While Republican National Convention delegates decry excess governmental regulation, a case study is unfolding outside: a dispute between Hillsborough County regulators and a techie taxi startup in town for the convention.
Uber, a popular private-driver service based in San Francisco, recently unveiled its Tampa operation, offering its signature GPS-tracked sedans with text-message updates, hailed via smartphone app.
What the company can't offer? Low prices. Hillsborough County regulations set Uber's minimum fare at $50, three times as pricey as the service's minimum fare in New York City, London, Paris or practically anywhere else.
Uber fans and urbanites took to Twitter to decry the cost as a deal-breaker.
But the company redirected rage to the county's unbending rules for local limo drivers, which set drivers' minimum fares much higher to separate them from cabs. Uber contracts with local drivers, installing hardware, giving them business and taking a cut of the fare.
Hillsborough's rule was pushed by the local limousine industry, which argued higher minimum fares helped net its drivers more money, County Public Transportation Commission Chief Inspector Mario Tamargo said.
"You know all the hell we caught from the cab drivers not getting any work," Tamargo said. As for local limo drivers, they're "fine with it. They like it that way."
Uber's drivers, who will cover Charlotte for the Democratic National Convention for a $20 minimum fare, will likely see business dry up due to the rules, said Rachel Holt, the general manager of Uber's D.C. operation. Customers, she said, will lose out as well.

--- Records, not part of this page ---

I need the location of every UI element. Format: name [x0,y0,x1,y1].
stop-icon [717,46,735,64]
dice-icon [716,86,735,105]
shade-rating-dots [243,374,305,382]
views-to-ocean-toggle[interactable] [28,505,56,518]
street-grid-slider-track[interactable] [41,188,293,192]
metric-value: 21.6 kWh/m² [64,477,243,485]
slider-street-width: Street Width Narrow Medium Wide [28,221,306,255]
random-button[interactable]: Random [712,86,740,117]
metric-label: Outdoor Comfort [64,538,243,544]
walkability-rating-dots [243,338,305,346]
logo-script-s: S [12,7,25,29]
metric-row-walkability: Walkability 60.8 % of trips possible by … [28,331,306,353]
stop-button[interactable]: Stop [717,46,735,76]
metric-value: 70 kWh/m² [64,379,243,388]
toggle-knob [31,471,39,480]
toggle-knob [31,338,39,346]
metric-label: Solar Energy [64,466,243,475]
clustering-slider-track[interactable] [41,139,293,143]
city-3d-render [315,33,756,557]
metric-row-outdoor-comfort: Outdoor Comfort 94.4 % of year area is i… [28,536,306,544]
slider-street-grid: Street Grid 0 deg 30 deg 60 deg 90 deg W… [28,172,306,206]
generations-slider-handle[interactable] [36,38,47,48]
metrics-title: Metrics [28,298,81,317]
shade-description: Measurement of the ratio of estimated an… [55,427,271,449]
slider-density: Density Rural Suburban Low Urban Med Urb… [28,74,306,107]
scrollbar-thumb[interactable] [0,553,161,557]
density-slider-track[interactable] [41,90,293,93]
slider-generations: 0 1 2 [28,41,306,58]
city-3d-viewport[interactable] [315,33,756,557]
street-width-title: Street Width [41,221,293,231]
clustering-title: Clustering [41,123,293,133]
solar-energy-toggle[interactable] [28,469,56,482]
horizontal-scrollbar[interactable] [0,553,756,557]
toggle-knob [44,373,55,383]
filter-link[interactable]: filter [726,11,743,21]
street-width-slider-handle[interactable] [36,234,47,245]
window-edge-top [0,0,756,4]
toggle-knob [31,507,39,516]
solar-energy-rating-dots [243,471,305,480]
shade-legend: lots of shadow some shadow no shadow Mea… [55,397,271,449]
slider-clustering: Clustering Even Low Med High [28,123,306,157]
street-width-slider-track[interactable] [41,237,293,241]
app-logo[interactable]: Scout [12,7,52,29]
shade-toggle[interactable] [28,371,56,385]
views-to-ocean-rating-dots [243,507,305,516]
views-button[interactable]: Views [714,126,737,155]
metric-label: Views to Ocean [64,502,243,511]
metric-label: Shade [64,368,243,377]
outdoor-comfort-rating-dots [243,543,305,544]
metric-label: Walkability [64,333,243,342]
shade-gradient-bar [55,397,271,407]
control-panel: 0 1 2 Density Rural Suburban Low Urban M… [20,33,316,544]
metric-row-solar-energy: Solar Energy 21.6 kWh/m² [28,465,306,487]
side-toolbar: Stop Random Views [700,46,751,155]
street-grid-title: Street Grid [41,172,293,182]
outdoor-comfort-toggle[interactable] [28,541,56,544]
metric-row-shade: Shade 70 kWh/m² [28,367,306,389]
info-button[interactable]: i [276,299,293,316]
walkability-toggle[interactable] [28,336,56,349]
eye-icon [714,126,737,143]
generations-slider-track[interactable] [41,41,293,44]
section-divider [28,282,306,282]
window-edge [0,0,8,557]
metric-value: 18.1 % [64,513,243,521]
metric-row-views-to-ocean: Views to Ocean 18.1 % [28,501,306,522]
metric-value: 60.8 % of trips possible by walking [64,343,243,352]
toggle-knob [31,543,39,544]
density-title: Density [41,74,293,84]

"Any time you have a minimum fare, there's one group of constituents who's going to lose, and that's consumers," Holt said. "There is an important role for regulations, and that's protecting the public ... not blocking competition."
Holt said she met twice with the commission, which wouldn't budge. Uber's website, in explaining its attempts to reduce the fare, says, "Tampa regulators weren't interested."
Uber will close its local "pop-up shop" after the convention, and its future here is uncertain. Holt said the startup's "disappointing and frustrating experience" with county regulators had dissuaded the company from coming back.
"We're not going to go into a place," Holt said, "where we don't think we can do everything we can for consumers and drivers."